What minimum volume of .2M Na2CO3 is needed to precipitate all the Sr 2+ from 25mL of .1M Sr(NO3)2
25ml/2= 12.5 ml
To find the minimum volume of 0.2 M Na2CO3 needed to precipitate all the Sr2+ from 25 mL of 0.1 M Sr(NO3)2, we need to determine the stoichiometry of the reaction between Na2CO3 and Sr2+.

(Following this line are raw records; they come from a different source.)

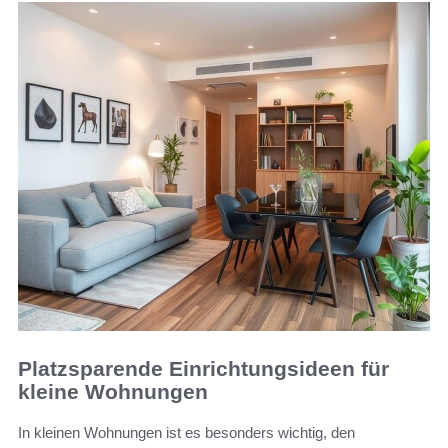
Platzsparende Einrichtungsideen für
kleine Wohnungen
In kleinen Wohnungen ist es besonders wichtig, den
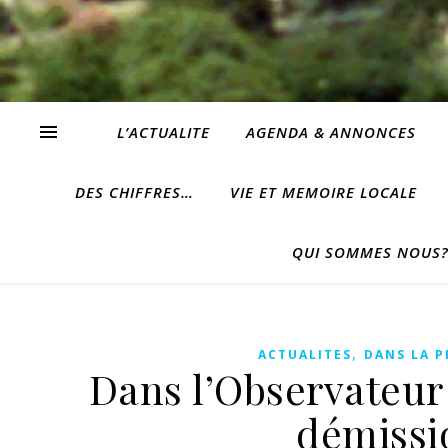
L’ACTUALITE
AGENDA & ANNONCES
DES CHIFFRES…
VIE ET MEMOIRE LOCALE
QUI SOMMES NOUS
,
ACTUALITES
DANS LA P
Dans l’Observateur 
démissi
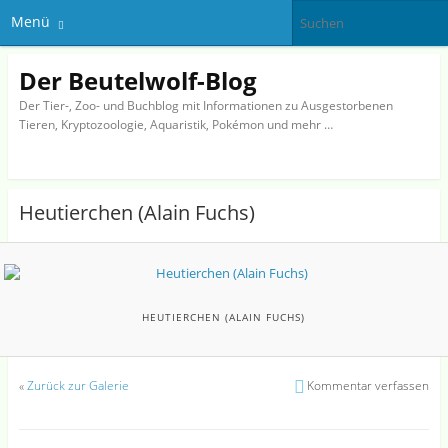
Menü
Der Beutelwolf-Blog
Der Tier-, Zoo- und Buchblog mit Informationen zu Ausgestorbenen
Tieren, Kryptozoologie, Aquaristik, Pokémon und mehr …
Heutierchen (Alain Fuchs)
HEUTIERCHEN (ALAIN FUCHS)
«
Zurück zur Galerie
Kommentar verfassen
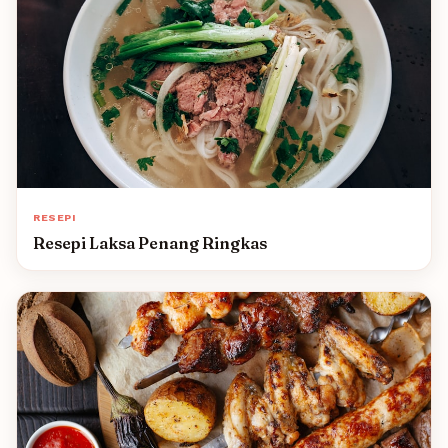
RESEPI
Resepi Laksa Penang Ringkas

The balanced chemical equation for the reaction between Na2CO3 and Sr2+ is:
Na2CO3 + Sr(NO3)2 -> SrCO3 + 2NaNO3
From the equation, we can see that 1 mole of Na2CO3 reacts with 1 mole of Sr(NO3)2 to form 1 mole of SrCO3.
To calculate the minimum volume of 0.2 M Na2CO3, we need to determine the number of moles of Sr(NO3)2 in 25 mL of 0.1 M Sr(NO3)2 first.
The number of moles can be calculated using the formula: moles = concentration (M) x volume (L)
Moles of Sr(NO3)2 = 0.1 M x 0.025 L = 0.0025 moles
Since the stoichiometry of the reaction is 1:1, we need the same number of moles of Na2CO3 to react with Sr(NO3)2.
Therefore, we need 0.0025 moles of Na2CO3.
To find the volume of 0.2 M Na2CO3 needed, we can use the formula: volume (L) = moles / concentration (M)
Volume of 0.2 M Na2CO3 = 0.0025 moles / 0.2 M = 0.0125 L = 12.5 mL
Therefore, the minimum volume of 0.2 M Na2CO3 needed to precipitate all the Sr2+ from 25 mL of 0.1 M Sr(NO3)2 is 12.5 mL.